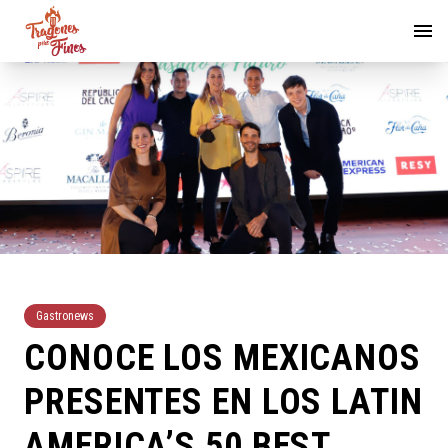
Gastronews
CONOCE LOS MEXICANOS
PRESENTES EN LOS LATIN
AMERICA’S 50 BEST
--
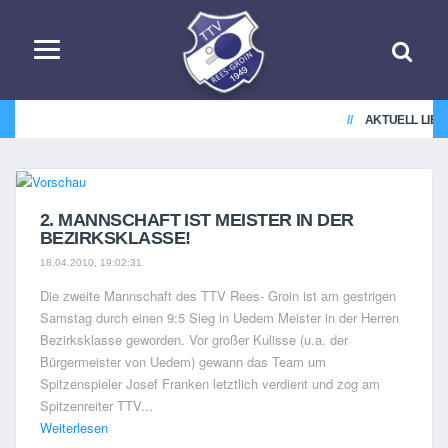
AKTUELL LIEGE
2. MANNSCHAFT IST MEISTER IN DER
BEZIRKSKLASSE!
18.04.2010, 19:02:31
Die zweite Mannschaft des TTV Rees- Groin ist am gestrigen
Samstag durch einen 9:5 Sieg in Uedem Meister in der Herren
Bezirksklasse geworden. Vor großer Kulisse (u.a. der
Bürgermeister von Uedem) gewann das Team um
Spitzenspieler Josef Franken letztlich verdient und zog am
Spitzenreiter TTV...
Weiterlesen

▶ **WHAT IS NEEDED**
For this exercise, please output exactly the lines above starting at the line with "Samstag durch einen" and ending at the line with "Weiterlesen", ends included.

▶ **SOLUTION TO THIS PROBLEM**
Samstag durch einen 9:5 Sieg in Uedem Meister in der Herren
Bezirksklasse geworden. Vor großer Kulisse (u.a. der
Bürgermeister von Uedem) gewann das Team um
Spitzenspieler Josef Franken letztlich verdient und zog am
Spitzenreiter TTV...
Weiterlesen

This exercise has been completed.